24 septembre 2017

La notion de Jihad dans la pure tradition prophétique




Au cours de mes réflexions sur la vie du prophète, je souhaite revenir sur la notion complexe de Jihad. De plus, le thème est bien trop actuel pour le passer sous silence.
Un journaliste Français célèbre dans la confusion des genres disait récemment « qu’il n’ existait pas deux islams et donc que les terroristes s’appuient sur des références coraniques solides. » (Eric Zemmour).

Ces versets existent bien comme le rappellent Yassine Derradj et Yannis Boustani qui ont inspiré ce travail de recherche ; ils sont appelés les « versets du sabr ». Néanmoins, Il est dangereux voire réducteur de sortir les versets de leur contexte. Une lecture littérale conduirait à une interprétation sélective à l'image de certaines analyses biaisées.

Le Coran est tout à la fois. Un livre d’histoire, de Rappel, une direction, une quête, une morale, un humanisme, la Paix… Pourtant, le jihad guerrier a bel et bien existé au temps du prophète, et le sabre a été utilisé au nom d’Allah.

De là, deux problématiques se soulèvent :

- De quelle manière, dans quel contexte, et pour quels motifs ce prophète envoyé comme « Miséricorde pour les mondes » a-t-il mené la lutte armée ? 

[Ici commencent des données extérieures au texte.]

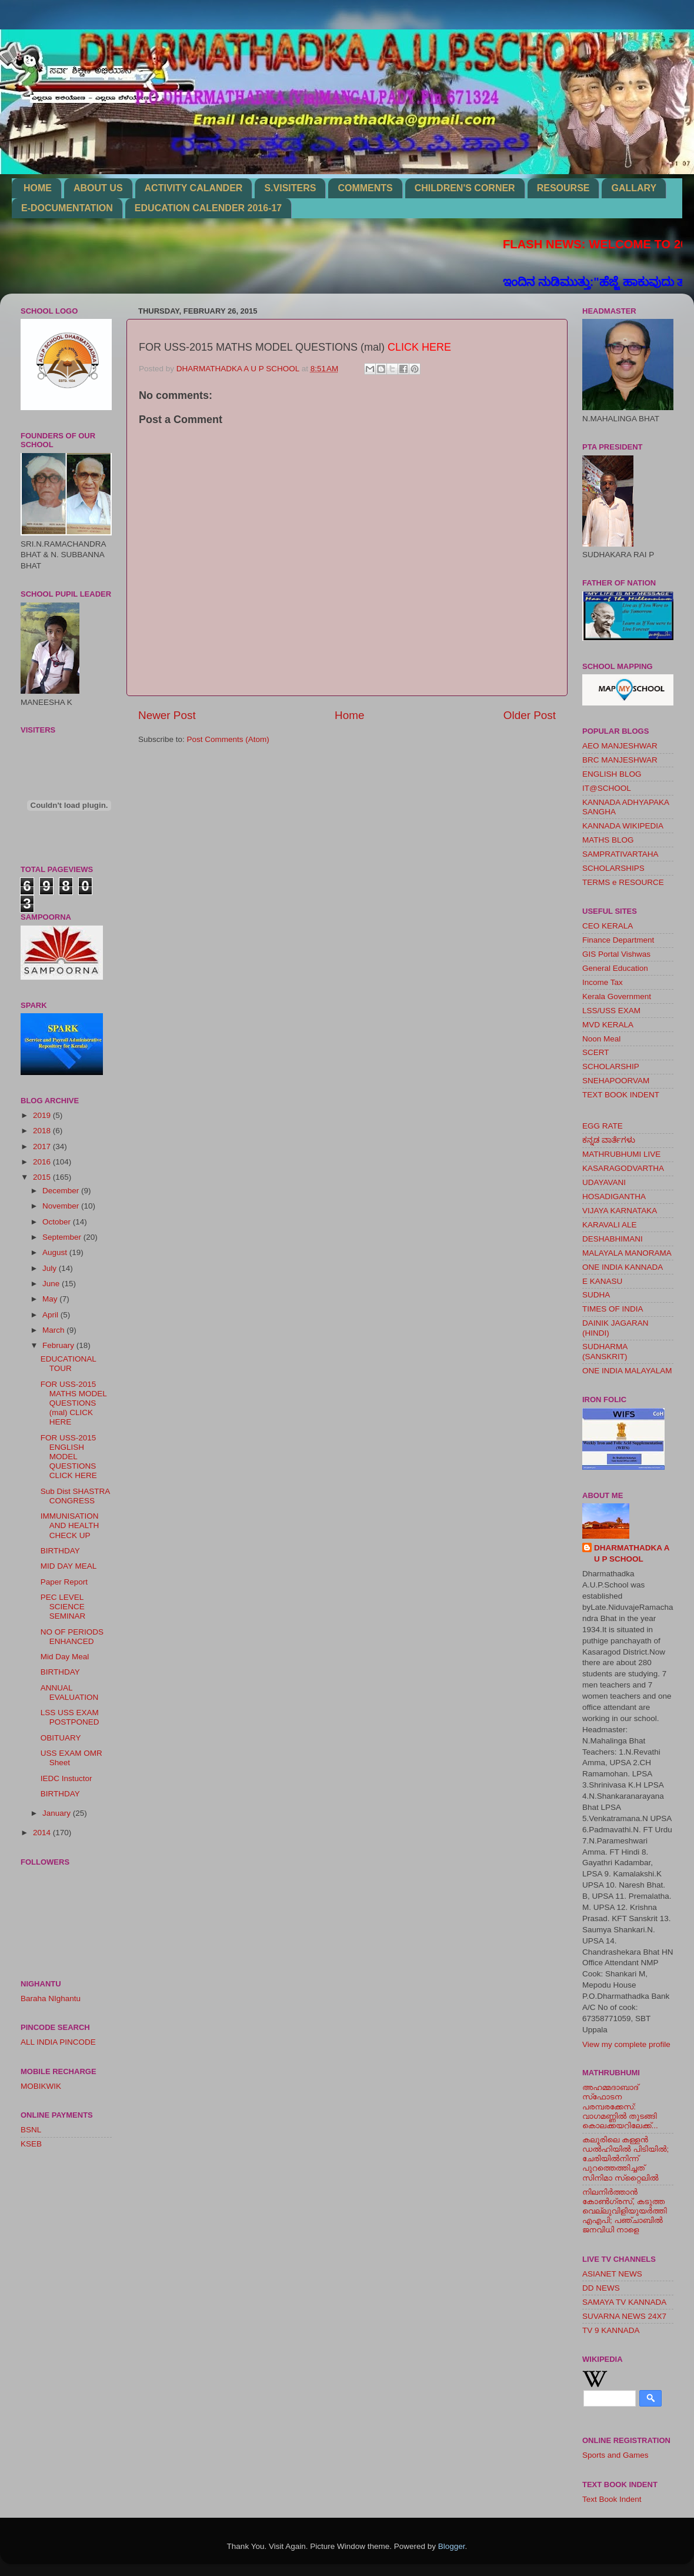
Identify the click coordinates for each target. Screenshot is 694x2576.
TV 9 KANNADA (611, 2330)
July (50, 1268)
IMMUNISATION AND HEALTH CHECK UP (70, 1525)
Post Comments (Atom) (228, 739)
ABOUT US (98, 188)
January (57, 1813)
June (52, 1283)
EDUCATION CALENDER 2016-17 (208, 208)
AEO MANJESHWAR (620, 745)
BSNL (31, 2129)
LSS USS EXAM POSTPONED (70, 1717)
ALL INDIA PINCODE (58, 2042)
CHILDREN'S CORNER (465, 188)
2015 (43, 1177)
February (59, 1345)
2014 (43, 1832)
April (51, 1314)
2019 (43, 1115)
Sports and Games (615, 2455)
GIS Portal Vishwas (616, 954)
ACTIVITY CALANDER (194, 188)
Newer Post (167, 715)
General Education (615, 968)
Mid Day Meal (65, 1656)
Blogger (451, 2546)
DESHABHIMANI (612, 1238)
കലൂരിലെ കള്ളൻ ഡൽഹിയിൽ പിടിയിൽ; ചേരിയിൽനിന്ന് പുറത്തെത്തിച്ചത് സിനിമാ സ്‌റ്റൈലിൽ (625, 2158)
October (57, 1221)
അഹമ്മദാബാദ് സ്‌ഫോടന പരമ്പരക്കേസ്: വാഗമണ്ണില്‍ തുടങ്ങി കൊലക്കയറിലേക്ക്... (620, 2106)
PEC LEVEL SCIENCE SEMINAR (63, 1606)
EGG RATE (602, 1125)
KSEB (31, 2143)
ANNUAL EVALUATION (70, 1692)
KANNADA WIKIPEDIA (622, 825)
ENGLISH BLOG (612, 774)
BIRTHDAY (60, 1550)
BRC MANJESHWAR (620, 760)
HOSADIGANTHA (614, 1196)
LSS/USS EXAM (611, 1010)
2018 (43, 1130)
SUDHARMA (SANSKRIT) (605, 1351)
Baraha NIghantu (51, 1998)
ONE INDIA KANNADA (622, 1267)
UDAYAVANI (604, 1182)
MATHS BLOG (608, 840)
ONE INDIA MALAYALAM (627, 1370)
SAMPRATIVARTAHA (620, 854)
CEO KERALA (607, 925)
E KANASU (602, 1281)
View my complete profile (626, 2044)
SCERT (595, 1052)
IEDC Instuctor (66, 1778)
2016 (43, 1161)
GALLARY (633, 188)
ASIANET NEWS (612, 2273)
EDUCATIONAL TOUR (68, 1363)
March (54, 1330)
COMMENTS (365, 188)
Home (349, 715)
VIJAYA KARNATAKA (619, 1210)
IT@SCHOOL (606, 788)
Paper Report (64, 1581)
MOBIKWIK (41, 2086)
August (55, 1252)
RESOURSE (563, 188)
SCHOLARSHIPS (613, 868)
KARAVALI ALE (609, 1224)
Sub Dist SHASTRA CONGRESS (75, 1496)
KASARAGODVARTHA (623, 1168)
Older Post (529, 715)
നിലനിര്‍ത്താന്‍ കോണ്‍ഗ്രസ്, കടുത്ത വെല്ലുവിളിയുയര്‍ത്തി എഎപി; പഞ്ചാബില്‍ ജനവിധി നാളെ (624, 2211)
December (61, 1190)
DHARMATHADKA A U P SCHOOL (631, 1553)
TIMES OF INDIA (612, 1308)
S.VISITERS (290, 188)
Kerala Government (616, 996)
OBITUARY (61, 1737)
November (61, 1206)
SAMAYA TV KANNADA (624, 2302)
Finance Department (618, 940)
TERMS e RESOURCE (623, 882)
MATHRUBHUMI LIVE (621, 1154)
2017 (43, 1146)
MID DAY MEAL (69, 1566)
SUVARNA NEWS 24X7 (624, 2316)
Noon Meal (601, 1038)
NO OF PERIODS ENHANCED (72, 1637)
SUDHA (596, 1294)
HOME (38, 188)
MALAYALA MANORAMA (627, 1253)
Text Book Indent (612, 2499)
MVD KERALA (607, 1024)
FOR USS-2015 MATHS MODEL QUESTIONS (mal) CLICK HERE (74, 1403)
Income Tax (602, 982)
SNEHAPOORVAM (615, 1080)
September (63, 1237)
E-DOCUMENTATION (67, 208)
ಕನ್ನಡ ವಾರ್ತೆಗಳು (608, 1140)
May (50, 1298)
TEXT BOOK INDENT (620, 1094)
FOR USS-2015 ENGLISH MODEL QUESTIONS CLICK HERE (69, 1456)
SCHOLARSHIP (610, 1066)
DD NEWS (601, 2288)
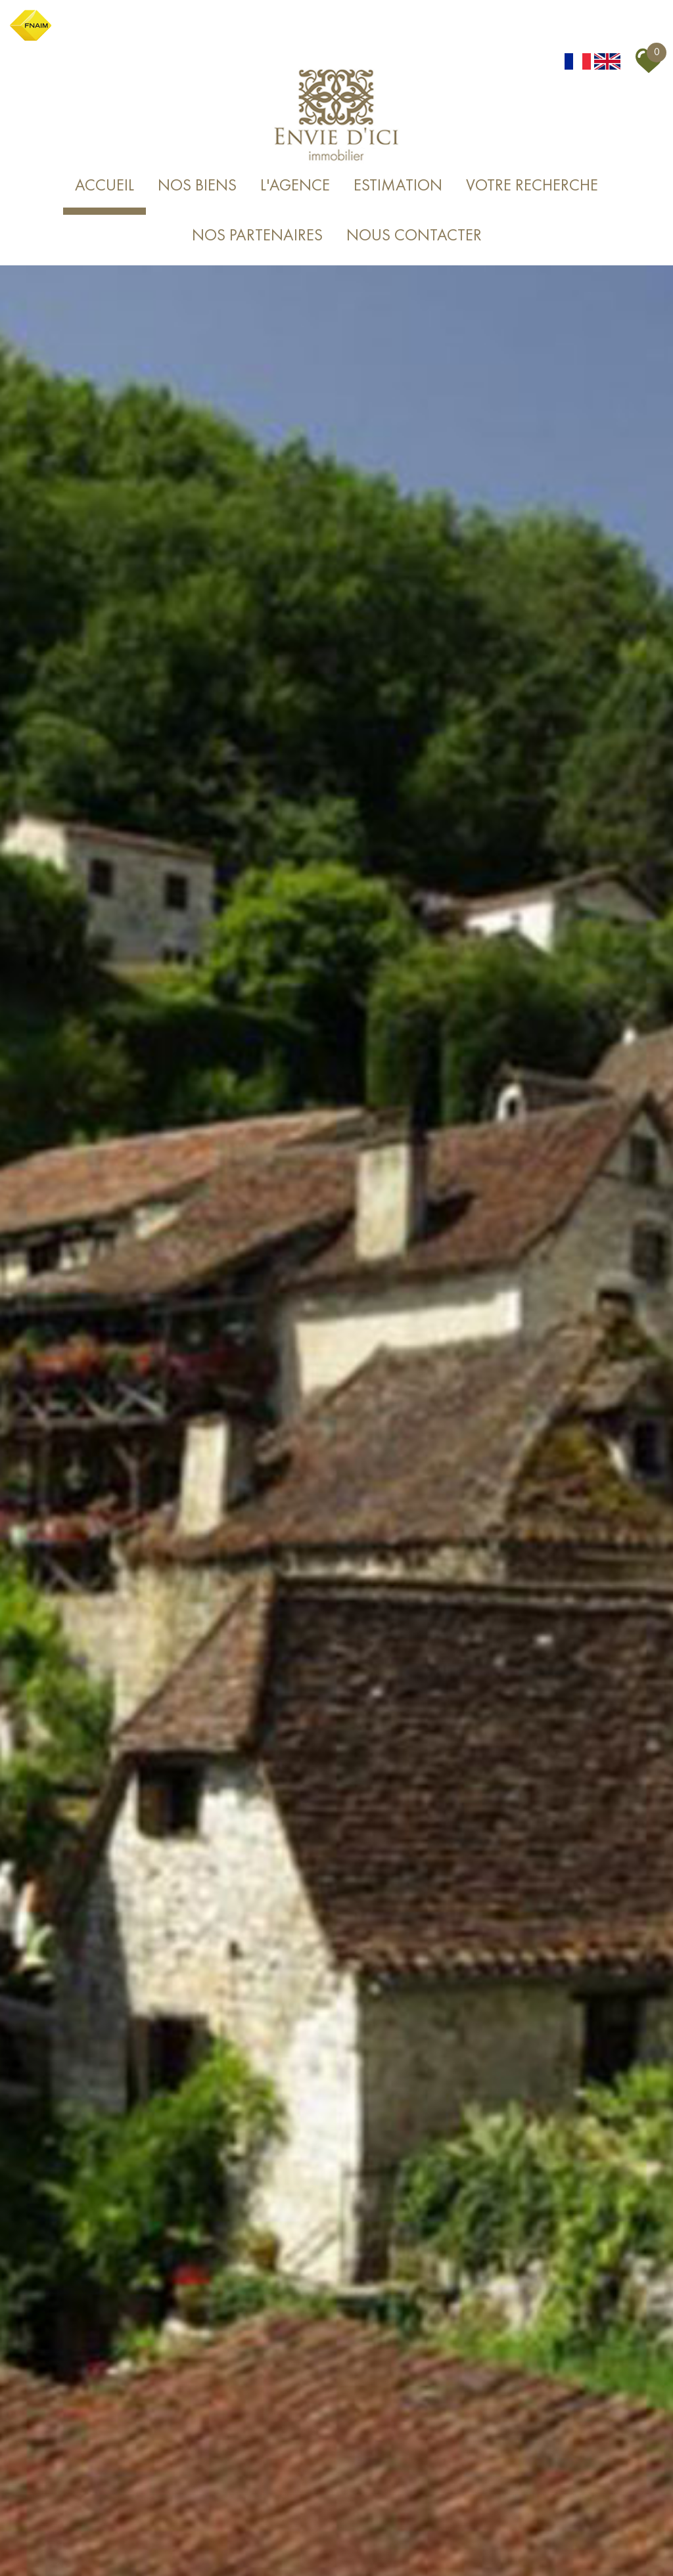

- Le jihadisme d’aujourd’hui est-il conforme  à la tradition prophétique ?

Nous allons y répondre simplement, puisque le Prophète Muhammad (PSL) était très clair sur le sujet. 

 

Le Prophète, un homme juste 

1. Le jihad : un effort pour une vie juste et morale

    On répertorie 80 définitions, ou traductions du mot "jihad". 

62 d’entre elles renvoient aux notions "d’effort, de combat contre soi-même, contre ses vices et ses pulsions", afin d’améliorer son comportement au quotidien pour finalement acquérir des qualités humaines. 

Le prophète Muhammad (PSL) rappelait ainsi :
« Ceux qui ont la foi la plus parfaite, sont ceux qui ont les meilleurs caractères. Et les meilleurs d'entre vous sont ceux qui sont bons envers leurs épouses »
Rapporté par At-Tirmidhî (Hadîth Hasan Sahîh)
Le Prophète (PSL) assimile le jihad ici à un combat pour "le meilleur caractère". Rien de violent donc, mais quelque chose qui se rapproche de la morale. Cela s'intègre dans l'idée largement reconnue depuis Aristote qu' « un des traits saillants de la morale semble être que ses prescriptions s'imposent à nous indépendamment de nos désirs, de façon inconditionnelle » (Samuel Dishaw)
Plus encore, dans le mot « Jihad » il y a également une notion de résistance contre les dimensions sombres de son être (Jihad an-nafs)

Le Prophète rappelle donc que "ce que je dois faire" (être un homme bon, croyant, aimant) peut parfois s'opposer à "ce que je veux faire". Or, le jihad, c'est se rappeler la primauté de ce premier impératif, nous prescrivant ainsi de mettre à l'écart nos désirs et intérêts individuels lorsqu'ils entrent en conflit avec nos devoirs.  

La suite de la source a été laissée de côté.